The writer creates a new snapshot value and sends the reference to each consumer via a core.async channel. No consumer holds a lock. Each consumer works on its own snapshot — which is not the “current” snapshot but is completely consistent. If the state changes while a consumer is processing, the consumer’s snapshot is unaffected.

The memory overhead: each snapshot shares structure with the previous one. For a state with 10,000 positions, a single fill update creates a new snapshot that differs from the previous one by about 30–50 nodes in the trie (the path from root to the changed leaf). The other 9,999 positions are structurally shared.

When This Works

Single writer, many readers. Persistent data structures shine when writes are rare and reads are frequent. Multiple writers cause CAS retries in swap! — under high write contention, you may want a different approach.

Moderate update rate. For thousands of updates per second, the allocation pressure from creating new versions matters. For hundreds of updates per second, it doesn’t.

Snapshot-consistent reads.
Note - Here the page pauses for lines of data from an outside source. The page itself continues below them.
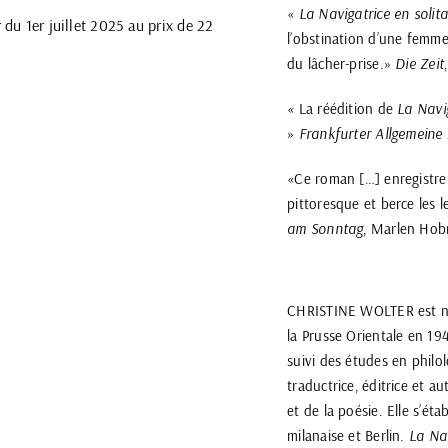
«
La Navigatrice en solita
r du 1er juillet 2025 au prix de 22
l’obstination d’une femme
du lâcher-prise.»
Die Zeit
« La réédition de
La Navig
»
Frankfurter Allgemeine
«Ce roman […] enregistre
pittoresque et berce les l
am Sonntag
, Marlen Hob
CHRISTINE WOLTER est née
la Prusse Orientale en 1944
suivi des études en philol
traductrice, éditrice et a
et de la poésie. Elle s’éta
milanaise et Berlin.
La Nav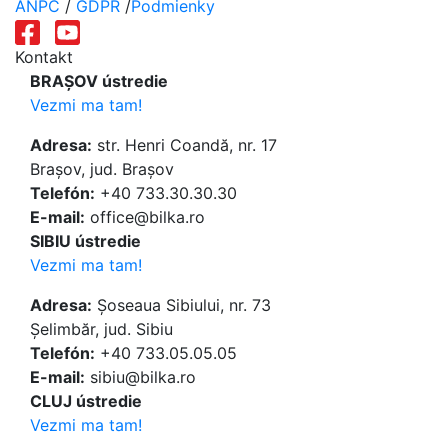
ANPC
/
GDPR
/
Podmienky
Kontakt
BRAȘOV ústredie
Vezmi ma tam!
Adresa:
str. Henri Coandă, nr. 17
Brașov, jud. Brașov
Telefón:
+40 733.30.30.30
E-mail:
office@bilka.ro
SIBIU ústredie
Vezmi ma tam!
Adresa:
Șoseaua Sibiului, nr. 73
Șelimbăr, jud. Sibiu
Telefón:
+40 733.05.05.05
E-mail:
sibiu@bilka.ro
CLUJ ústredie
Vezmi ma tam!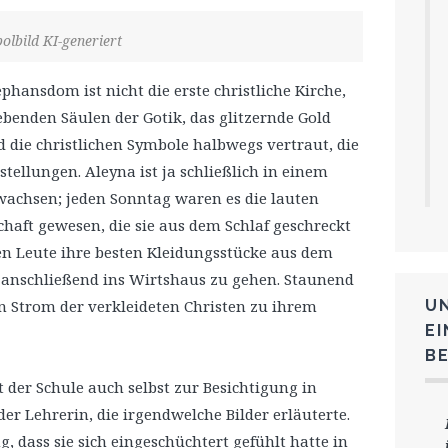
olbild KI-generiert
phansdom ist nicht die erste christliche Kirche,
rebenden Säulen der Gotik, das glitzernde Gold
d die christlichen Symbole halbwegs vertraut, die
stellungen. Aleyna ist ja schließlich in einem
achsen; jeden Sonntag waren es die lauten
haft gewesen, die sie aus dem Schlaf geschreckt
ten Leute ihre besten Kleidungsstücke aus dem
 anschließend ins Wirtshaus zu gehen. Staunend
en Strom der verkleideten Christen zu ihrem
U
E
B
t der Schule auch selbst zur Besichtigung in
der Lehrerin, die irgendwelche Bilder erläuterte.
, dass sie sich eingeschüchtert gefühlt hatte in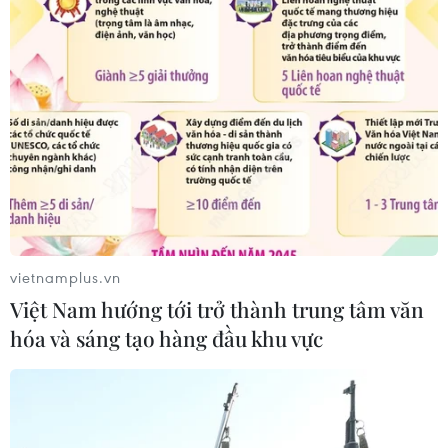
Chiến dịch 500 ngày đêm: Lặng
thầm viết tiếp hành trình trở về của
các liệt sỹ
07/08/2026 03:04
Lào Cai khẩn trương tìm kiếm 2
người mất tích do mưa lũ
07/08/2026 03:04
vietnamplus.vn
Việt Nam hướng tới trở thành trung tâm văn
hóa và sáng tạo hàng đầu khu vực
Hà Nội cảnh báo về việc sử dụng tế
bào gốc trong khám chữa bệnh, làm
đẹp
07/08/2026 03:03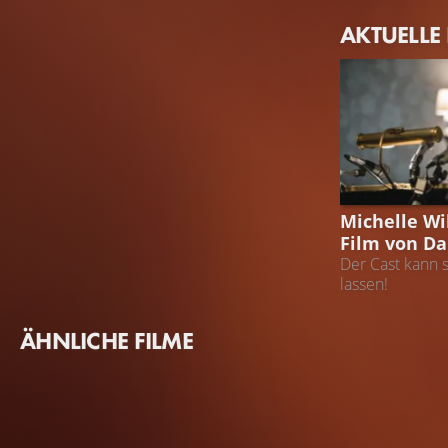
Margot Robbie
AKTUELLE
Nellie LaRoy
DAMIEN CHA
Michelle Wi
Film von D
Der Cast kann s
lassen!
ÄHNLICHE FILME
If readers need to see a consistent view of the entire state (not just individual fields), persistent data structures provide this naturally. With mutable state, you’d need a read lock that covers the entire state.

Audit history. If you keep references to previous snapshots (in a log, for example), you get automatic immutable history. Each state version is a value you can compare, serialize, or replay.


Persistent data structures are a tradeoff. They’re slower per operation, allocate more, and require understanding the structural sharing model. In return they give you lock-free concurrent reads, snapshot consistency, and freedom from the class of bugs that come from shared mutable state. For the risk system — where correctness under concurrency was more important than raw throughput — they were the right choice.